独立価格比準法(CUP法)とは、国内において独立企業間価格を算定するための「基本三法」として考えられている計算方法であり、移転価格を算定するシステムとして重要な意味を持っています。
具体的には、独立価格比準法は対象となる法人と、国外関連者との取引において、棚卸資産と同種の棚卸資産を第三者(非関連者)が同条件で売買した場合、その取引の対価となる金額や相当額をもって独立企業間価格とする算定法です。
つまり、対象法人とは関係のない非関連者間の取引価格と、関連者との取引価格とを比較して、独立企業間価格の正当性などを検証していることがポイントです。
内部CUPとは、日本の親会社となる法人が対象の国外関連者を相手にしているのではなく、第三者との間で同種の条件によって取引している際の取引価格を指します。なお、それに対して公開市場からの情報や外部の第三者同士の取引価格などにもとづいて確認された金額が外部CUPです。
内部CUPと外部CUPはそれぞれ独立価格比準法を活用する上で対象になりますが、同じグループ内にある海外子会社との取引に関しては内部CUPとして認められないため注意してください。
独立価格比準法はすでに取引が実行されている内容を比較対象にするため、客観的に考えて根拠として示しやすく、信頼性についても高いと考えられる点が特徴です。最も直接的だからこそ、最も分かりやすい算定法であり、同条件においてすでに認められている取引価格自体を参照するため第三者に対しても説明しやすくなっています。
ただし、そもそも比較対象となる取引について正しく厳選されていることが前提となっています。
独立価格比準法は最も分かりやすく、最もシンプルで、最も信頼性についても論拠を示せる算定法と考えられますが、根本的な課題として「適正な比較対象取引を見つけることが難しい」という現実も無視できません。
そもそも独立価格比準法を厳正に当てはめようとすれば、取引に関わる関係者の双方の棚卸資産において「同種」であると認められる必要があります。
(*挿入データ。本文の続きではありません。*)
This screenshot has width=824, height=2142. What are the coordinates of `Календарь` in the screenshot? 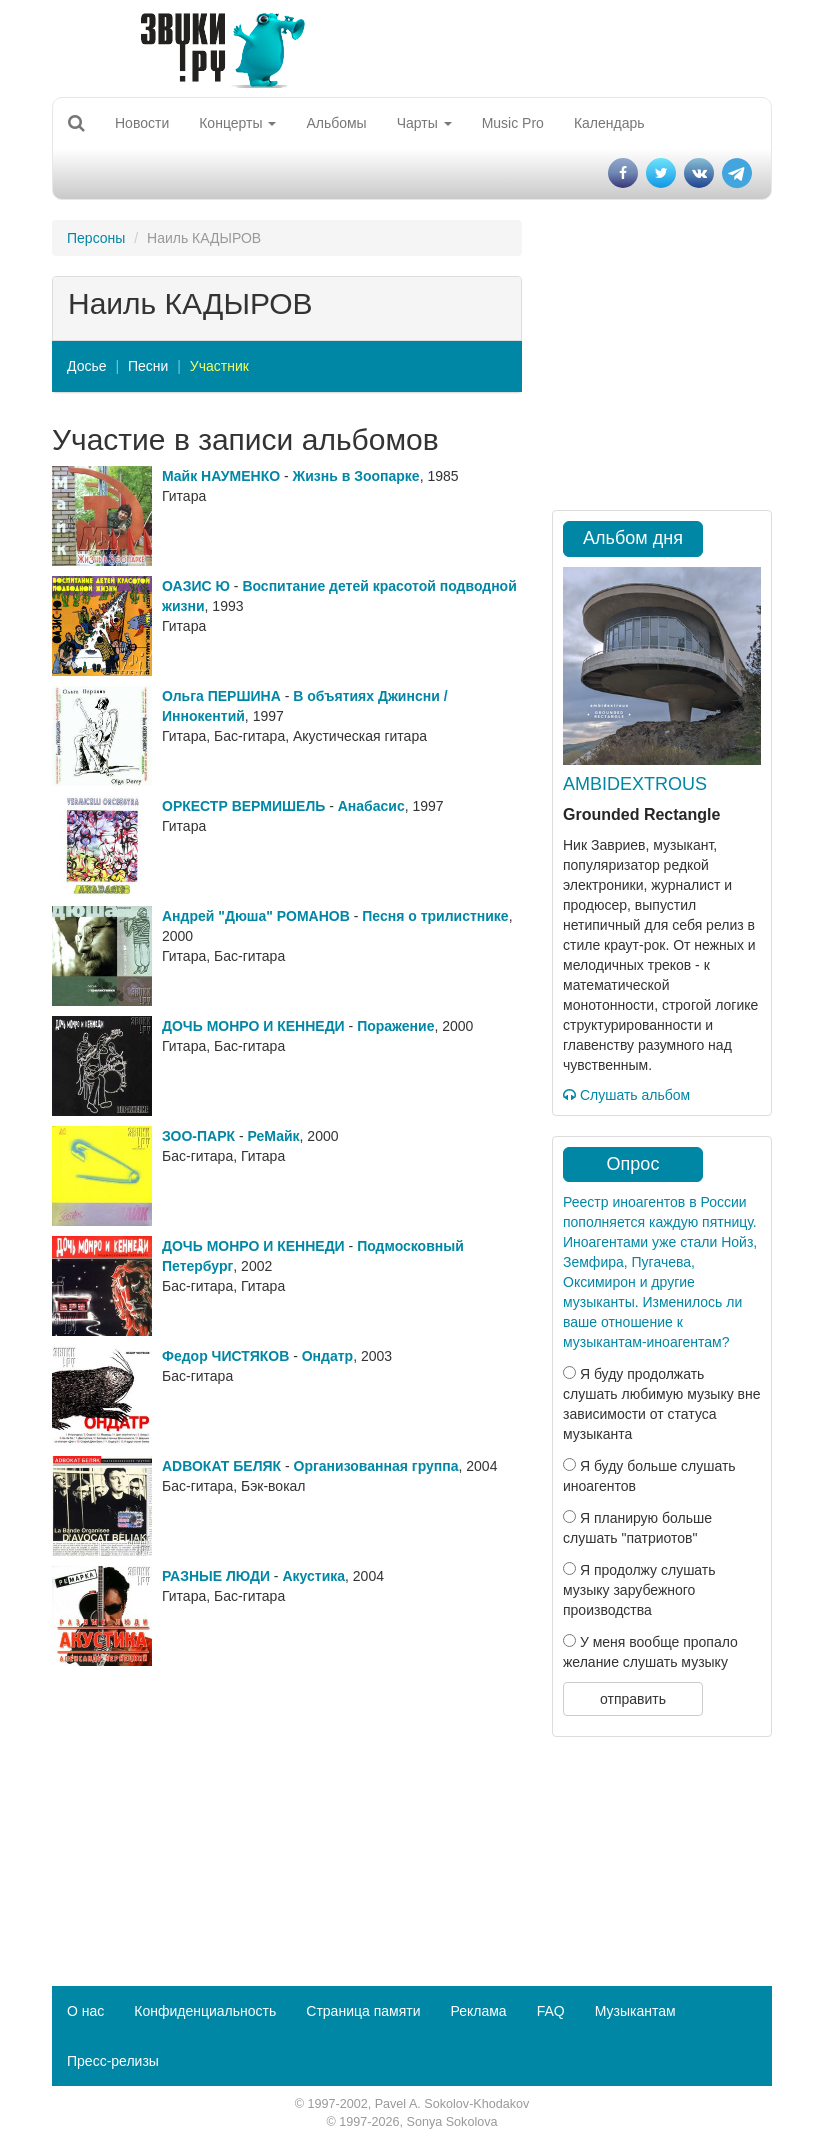 It's located at (609, 123).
しかし、この同種という条件がネックであり、現実的に自社の取り扱い製品と全く同様、あるいはそれに準じる製品を取引しているケースを探し出すことは容易ではありません。
現実問題として、独立価格比準法を厳格に活用しようと思えばそのハードルは決して低くありません。だからこそ、実際に独立価格比準法を適用できるケースについてあらかじめ把握しておくことが大切です。
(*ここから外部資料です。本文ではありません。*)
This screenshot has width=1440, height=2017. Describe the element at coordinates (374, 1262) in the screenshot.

例えば外部CUPの場合、そもそも別の会社が自社の製品と全く同じものを取引しているケースは多くないため、現実的には金融商品や農作物といった市場価格がすでに存在されているものが対象です。
内部CUPにおいては、根本的に国外関連者と同種の取引を第三者と行っているケースは少ない上、取引内容や条件に差異があればそれを調整した上で合理的に企業間価格へ反映させなければなりません。
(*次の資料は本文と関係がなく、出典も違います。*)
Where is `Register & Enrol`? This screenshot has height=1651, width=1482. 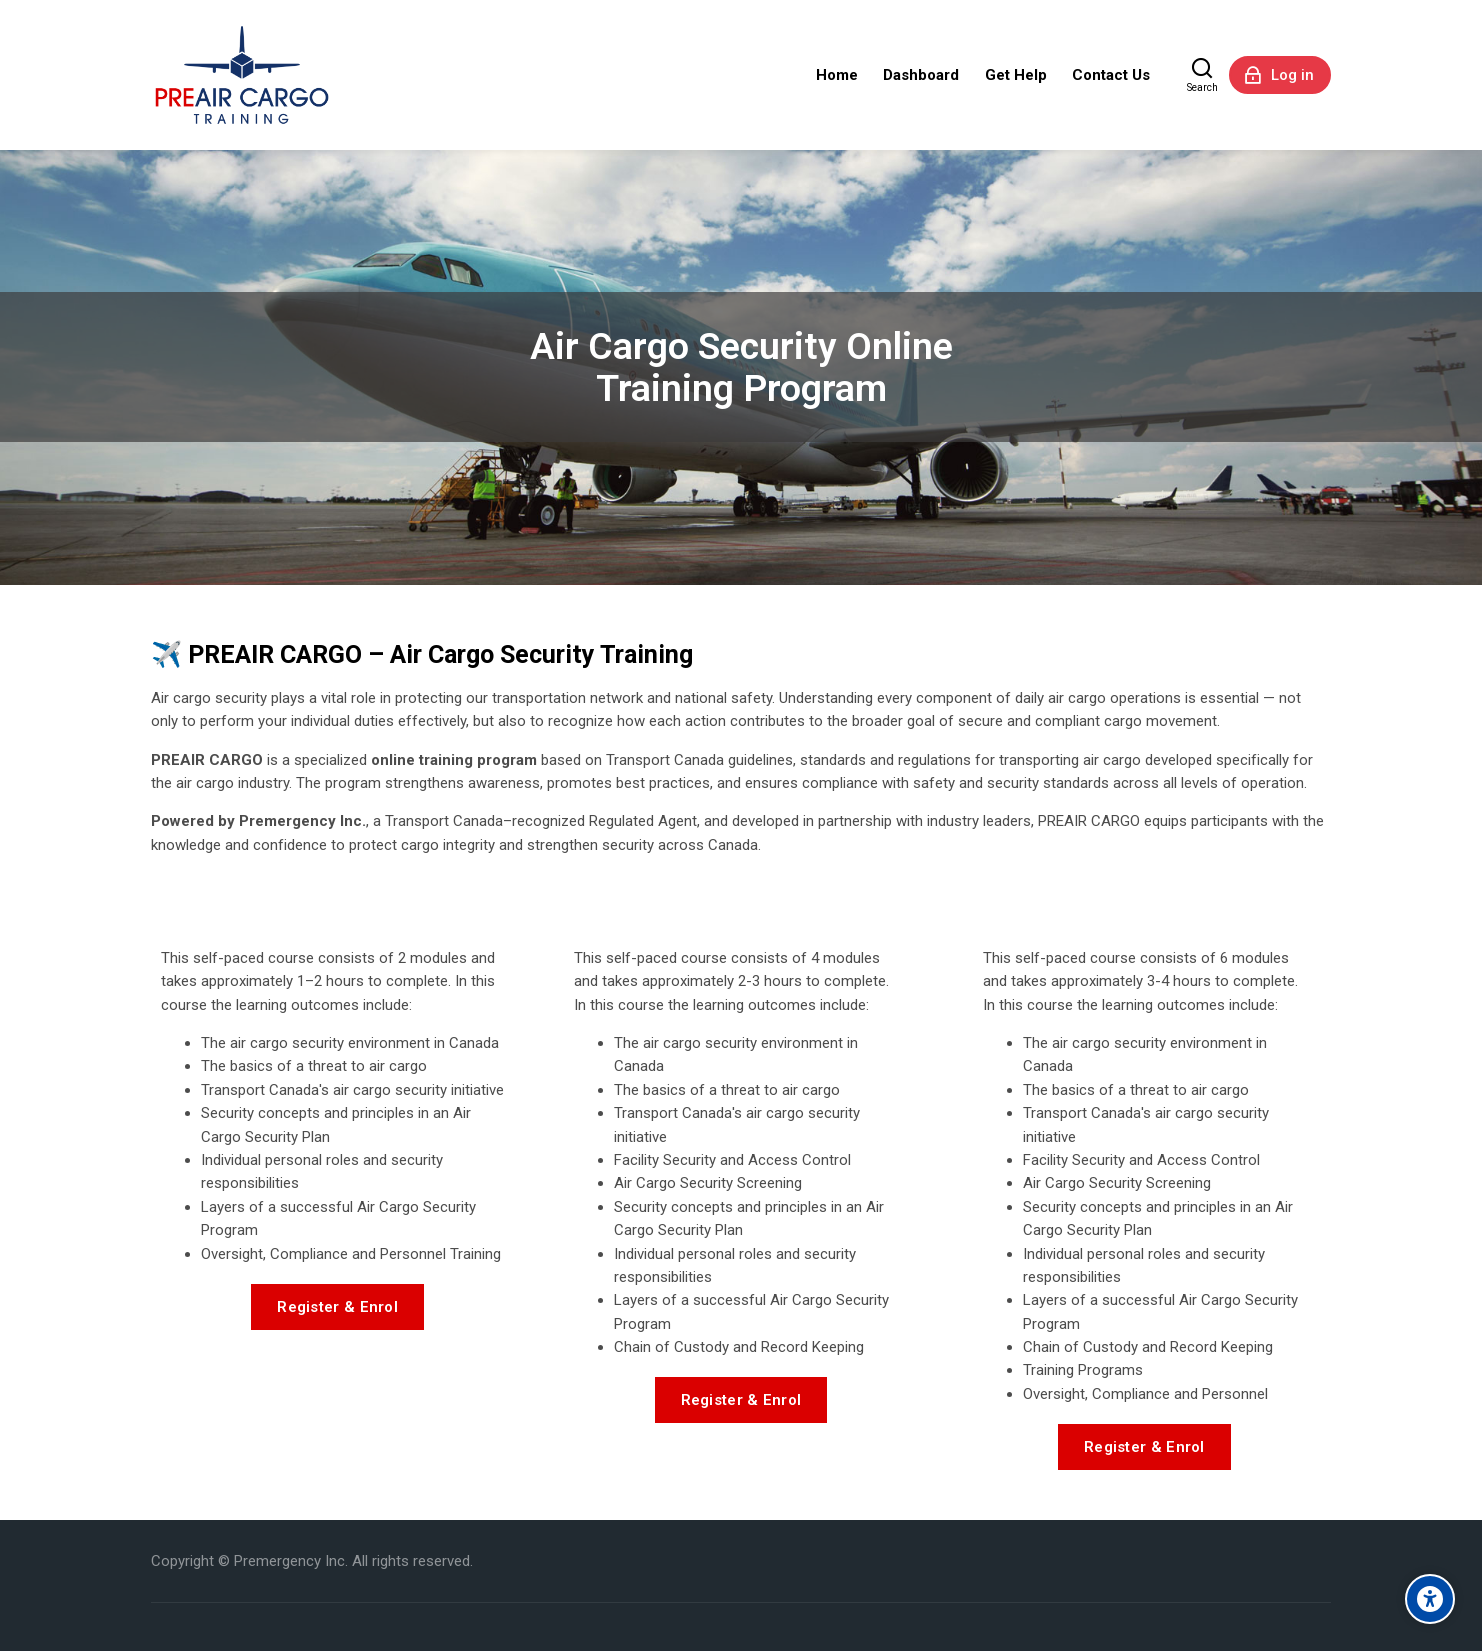 Register & Enrol is located at coordinates (337, 1307).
内部CUPを考えるに当たって、国外関連者とほぼ同種の取引を第三者としていたとして、その「ほぼ」に当たる部分を差異と考えることが可能です。
そして企業間価格を適正に算定しようと思えば、その差異について特に価格へ関連するものがあれば、その影響を合理的かつ適正に価格へ反映させる必要があるでしょう。
このような工程を差異調整と呼びます。
全ての差異や条件の違いを調整する必要はありません。調整すべきは国外関連取引の企業間価格の算定に影響することが客観的に明らかと考えられる差異です。
ただし、そもそも差異が大きすぎれば根本的に比較対象取引として合理性に欠けていると判断されるため、あくまでも同種と認められるような取引を比較しなければならないことも重要です。
比較すべき取引を厳選し、その上で調整すべき差異を明確化できれば、改めて以下の観点において差異を調整します。
貿易条件では運賃や保険料相当額を加減したり、決済条件については手形発行から決済までの金利相当額などを加減したりします。また、値引き・割り戻し等については相当額を考慮し、リスクマネジメントにかかる費用などに関しても同様です。